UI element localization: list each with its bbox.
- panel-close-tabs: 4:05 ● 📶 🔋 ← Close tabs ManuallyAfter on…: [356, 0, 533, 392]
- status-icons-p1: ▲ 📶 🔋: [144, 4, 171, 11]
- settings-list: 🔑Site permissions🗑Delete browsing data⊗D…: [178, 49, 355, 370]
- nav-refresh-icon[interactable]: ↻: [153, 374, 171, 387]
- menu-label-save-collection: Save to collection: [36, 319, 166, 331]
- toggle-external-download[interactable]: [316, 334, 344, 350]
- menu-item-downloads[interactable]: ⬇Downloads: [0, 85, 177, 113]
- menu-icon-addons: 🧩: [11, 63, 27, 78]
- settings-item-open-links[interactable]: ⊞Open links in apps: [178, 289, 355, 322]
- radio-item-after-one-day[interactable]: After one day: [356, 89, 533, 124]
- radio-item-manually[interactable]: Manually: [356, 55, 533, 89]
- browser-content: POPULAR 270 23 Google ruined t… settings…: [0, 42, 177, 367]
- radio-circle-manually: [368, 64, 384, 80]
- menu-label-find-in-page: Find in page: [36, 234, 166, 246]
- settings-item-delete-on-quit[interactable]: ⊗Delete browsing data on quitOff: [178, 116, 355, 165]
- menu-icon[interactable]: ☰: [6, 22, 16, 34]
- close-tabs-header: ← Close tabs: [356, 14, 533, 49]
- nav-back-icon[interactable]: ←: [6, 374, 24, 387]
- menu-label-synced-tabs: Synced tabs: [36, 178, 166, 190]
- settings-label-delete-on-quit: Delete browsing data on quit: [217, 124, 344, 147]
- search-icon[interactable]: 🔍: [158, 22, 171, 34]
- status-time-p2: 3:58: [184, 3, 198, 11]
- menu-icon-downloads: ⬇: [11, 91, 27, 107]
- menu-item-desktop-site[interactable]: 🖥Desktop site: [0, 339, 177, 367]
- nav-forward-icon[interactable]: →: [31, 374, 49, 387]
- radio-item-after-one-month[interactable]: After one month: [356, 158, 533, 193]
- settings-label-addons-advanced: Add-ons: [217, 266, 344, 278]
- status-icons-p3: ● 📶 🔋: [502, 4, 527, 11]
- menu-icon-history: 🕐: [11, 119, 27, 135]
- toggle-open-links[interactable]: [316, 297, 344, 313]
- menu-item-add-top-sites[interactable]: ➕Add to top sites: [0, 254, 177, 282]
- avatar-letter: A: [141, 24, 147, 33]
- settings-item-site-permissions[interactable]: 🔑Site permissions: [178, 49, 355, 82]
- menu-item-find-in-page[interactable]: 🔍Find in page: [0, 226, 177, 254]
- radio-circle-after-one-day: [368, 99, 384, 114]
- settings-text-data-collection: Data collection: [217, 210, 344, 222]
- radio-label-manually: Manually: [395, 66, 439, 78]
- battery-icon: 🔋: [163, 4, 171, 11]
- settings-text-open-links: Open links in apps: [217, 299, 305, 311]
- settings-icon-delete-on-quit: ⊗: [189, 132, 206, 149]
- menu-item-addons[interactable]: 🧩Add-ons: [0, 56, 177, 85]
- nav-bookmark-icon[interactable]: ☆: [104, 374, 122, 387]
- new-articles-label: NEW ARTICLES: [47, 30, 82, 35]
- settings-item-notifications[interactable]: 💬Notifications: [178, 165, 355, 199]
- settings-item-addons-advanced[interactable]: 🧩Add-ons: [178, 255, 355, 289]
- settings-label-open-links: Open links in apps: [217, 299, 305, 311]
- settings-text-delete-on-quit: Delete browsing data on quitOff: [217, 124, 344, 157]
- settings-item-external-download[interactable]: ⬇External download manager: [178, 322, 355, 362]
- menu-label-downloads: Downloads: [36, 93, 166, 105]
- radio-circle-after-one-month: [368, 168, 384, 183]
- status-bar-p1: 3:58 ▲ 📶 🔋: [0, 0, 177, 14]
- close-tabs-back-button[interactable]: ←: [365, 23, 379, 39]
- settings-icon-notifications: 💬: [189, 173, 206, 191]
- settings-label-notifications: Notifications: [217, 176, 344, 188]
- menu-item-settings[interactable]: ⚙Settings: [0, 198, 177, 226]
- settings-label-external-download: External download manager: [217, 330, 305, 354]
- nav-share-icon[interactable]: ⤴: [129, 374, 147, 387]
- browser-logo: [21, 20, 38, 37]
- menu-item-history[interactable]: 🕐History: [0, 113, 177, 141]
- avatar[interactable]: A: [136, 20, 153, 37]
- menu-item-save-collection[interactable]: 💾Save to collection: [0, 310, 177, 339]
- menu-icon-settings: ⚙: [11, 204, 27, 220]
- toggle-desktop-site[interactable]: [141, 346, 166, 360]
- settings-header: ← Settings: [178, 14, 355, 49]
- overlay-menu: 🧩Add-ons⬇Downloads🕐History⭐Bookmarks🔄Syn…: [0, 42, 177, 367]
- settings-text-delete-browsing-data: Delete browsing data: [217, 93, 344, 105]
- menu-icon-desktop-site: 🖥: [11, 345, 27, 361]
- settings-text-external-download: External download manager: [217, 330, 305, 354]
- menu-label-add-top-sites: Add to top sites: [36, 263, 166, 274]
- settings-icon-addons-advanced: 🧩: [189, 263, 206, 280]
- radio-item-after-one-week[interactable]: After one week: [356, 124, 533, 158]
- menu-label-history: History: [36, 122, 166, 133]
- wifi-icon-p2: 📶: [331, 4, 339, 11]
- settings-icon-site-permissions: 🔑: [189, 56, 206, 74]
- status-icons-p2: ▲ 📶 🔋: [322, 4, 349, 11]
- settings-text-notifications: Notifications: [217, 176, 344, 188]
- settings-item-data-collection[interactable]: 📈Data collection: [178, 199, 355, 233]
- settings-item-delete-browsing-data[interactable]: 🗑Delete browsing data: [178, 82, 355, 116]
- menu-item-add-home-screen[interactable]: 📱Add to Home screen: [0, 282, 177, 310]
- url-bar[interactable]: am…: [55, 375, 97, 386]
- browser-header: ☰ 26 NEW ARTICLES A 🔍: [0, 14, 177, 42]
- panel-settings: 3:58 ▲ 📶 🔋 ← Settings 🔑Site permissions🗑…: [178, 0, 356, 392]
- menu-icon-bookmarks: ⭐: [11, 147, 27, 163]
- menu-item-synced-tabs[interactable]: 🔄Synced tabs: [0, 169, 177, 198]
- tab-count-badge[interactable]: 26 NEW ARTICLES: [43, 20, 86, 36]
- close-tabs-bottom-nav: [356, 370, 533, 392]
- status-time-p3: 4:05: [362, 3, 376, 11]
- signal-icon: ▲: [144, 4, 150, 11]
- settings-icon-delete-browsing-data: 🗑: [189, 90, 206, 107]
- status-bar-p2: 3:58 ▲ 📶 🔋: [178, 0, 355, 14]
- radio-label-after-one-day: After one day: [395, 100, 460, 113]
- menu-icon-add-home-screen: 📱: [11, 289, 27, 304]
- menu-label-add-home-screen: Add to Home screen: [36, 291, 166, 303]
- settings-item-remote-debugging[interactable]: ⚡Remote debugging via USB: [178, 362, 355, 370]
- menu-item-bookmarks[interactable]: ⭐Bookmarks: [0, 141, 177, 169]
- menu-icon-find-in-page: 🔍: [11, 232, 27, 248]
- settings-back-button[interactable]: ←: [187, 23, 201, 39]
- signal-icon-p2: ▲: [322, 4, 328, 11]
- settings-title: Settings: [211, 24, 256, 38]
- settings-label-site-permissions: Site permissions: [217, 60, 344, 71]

------------------------------------------------------------

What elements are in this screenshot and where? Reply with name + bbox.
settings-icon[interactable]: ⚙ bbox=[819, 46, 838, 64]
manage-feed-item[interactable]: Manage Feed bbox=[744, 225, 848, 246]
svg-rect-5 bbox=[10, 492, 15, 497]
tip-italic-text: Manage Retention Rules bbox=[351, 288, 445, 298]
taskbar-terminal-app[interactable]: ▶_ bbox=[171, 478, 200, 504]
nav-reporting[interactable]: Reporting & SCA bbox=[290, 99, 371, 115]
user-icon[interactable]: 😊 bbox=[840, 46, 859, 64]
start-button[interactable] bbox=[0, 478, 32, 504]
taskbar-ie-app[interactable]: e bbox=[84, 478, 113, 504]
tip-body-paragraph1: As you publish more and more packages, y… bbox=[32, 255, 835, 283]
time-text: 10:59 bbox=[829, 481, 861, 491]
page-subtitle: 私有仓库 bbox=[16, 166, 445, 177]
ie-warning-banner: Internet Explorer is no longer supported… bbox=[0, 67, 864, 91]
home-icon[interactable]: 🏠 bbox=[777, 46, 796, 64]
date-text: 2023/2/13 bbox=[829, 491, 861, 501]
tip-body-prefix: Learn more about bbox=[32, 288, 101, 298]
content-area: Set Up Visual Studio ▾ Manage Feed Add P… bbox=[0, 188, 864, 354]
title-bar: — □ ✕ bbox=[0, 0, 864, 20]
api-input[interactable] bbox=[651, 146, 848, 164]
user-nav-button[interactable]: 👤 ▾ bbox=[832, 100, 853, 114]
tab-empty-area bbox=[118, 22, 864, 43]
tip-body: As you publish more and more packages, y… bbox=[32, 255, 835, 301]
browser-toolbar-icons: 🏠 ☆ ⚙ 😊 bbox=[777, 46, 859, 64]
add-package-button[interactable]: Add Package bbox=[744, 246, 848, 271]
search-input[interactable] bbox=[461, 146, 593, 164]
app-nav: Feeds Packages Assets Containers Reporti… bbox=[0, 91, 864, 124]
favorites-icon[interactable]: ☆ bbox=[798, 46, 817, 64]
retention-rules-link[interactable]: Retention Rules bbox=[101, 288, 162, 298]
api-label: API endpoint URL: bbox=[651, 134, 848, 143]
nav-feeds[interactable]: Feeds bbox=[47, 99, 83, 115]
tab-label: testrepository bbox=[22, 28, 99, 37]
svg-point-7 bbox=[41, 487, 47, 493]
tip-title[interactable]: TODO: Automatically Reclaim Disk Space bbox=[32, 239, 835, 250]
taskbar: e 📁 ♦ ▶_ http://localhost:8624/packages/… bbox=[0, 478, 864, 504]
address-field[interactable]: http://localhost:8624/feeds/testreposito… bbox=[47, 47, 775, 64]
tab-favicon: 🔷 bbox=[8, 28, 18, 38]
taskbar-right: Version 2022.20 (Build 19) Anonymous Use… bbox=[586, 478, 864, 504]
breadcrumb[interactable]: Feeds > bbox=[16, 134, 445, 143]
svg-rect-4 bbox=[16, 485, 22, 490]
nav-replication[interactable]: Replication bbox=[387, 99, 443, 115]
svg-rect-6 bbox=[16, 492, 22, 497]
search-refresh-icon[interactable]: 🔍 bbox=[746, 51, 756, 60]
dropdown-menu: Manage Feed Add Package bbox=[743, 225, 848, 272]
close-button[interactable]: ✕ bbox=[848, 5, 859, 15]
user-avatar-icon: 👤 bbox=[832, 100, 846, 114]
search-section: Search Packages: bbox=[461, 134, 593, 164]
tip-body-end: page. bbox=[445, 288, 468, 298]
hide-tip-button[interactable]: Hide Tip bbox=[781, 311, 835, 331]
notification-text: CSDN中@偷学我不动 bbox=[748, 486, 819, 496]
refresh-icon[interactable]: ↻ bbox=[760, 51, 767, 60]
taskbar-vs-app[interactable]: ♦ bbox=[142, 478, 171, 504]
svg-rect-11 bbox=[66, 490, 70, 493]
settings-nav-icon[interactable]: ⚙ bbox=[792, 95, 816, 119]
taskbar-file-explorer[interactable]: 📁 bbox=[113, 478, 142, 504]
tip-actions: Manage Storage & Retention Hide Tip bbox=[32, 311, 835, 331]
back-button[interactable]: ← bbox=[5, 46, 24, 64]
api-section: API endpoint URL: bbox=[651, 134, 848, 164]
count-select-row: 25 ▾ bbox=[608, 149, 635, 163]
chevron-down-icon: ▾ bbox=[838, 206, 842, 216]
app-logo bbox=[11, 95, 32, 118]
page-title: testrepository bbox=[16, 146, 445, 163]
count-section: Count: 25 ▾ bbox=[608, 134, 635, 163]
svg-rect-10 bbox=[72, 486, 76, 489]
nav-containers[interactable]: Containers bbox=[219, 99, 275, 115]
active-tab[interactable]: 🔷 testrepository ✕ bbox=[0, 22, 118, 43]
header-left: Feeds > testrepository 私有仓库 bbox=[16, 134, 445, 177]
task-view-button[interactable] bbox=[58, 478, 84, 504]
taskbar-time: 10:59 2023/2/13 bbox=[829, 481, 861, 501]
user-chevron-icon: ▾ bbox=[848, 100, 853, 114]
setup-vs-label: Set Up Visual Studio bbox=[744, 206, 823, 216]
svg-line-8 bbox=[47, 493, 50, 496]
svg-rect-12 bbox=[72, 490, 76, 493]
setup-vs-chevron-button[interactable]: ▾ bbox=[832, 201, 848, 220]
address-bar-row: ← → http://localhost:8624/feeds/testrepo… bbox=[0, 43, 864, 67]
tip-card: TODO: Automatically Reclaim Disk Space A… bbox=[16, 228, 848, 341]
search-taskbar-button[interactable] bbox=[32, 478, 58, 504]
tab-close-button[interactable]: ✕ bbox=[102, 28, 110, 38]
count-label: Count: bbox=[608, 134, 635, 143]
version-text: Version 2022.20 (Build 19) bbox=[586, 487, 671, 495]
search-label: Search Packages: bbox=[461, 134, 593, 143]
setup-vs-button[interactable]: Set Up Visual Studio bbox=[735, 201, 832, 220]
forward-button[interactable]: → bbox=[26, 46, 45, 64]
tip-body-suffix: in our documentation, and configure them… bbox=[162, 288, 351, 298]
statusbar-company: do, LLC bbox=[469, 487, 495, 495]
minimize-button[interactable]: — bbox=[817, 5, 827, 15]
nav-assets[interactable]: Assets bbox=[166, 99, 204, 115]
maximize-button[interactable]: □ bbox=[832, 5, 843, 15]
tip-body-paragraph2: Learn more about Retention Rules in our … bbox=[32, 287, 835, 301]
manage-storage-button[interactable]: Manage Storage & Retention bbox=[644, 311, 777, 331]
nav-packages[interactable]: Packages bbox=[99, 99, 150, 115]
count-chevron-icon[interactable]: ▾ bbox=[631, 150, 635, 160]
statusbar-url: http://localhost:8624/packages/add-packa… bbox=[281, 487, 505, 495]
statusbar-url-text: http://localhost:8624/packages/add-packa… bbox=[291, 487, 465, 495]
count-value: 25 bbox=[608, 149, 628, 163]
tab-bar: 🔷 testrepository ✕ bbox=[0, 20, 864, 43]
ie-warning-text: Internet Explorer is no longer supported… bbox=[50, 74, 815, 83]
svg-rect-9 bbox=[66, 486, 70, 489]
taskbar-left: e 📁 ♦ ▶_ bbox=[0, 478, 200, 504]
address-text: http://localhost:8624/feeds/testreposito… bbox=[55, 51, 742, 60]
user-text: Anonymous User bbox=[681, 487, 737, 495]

------------------------------------------------------------

» TASK TO CARRY OUT: Each line that contains the string "month" should be copied from the data above.

» ANSWER BOX:
- radio-item-after-one-month[interactable]: After one month: [356, 158, 533, 193]
- radio-circle-after-one-month: [368, 168, 384, 183]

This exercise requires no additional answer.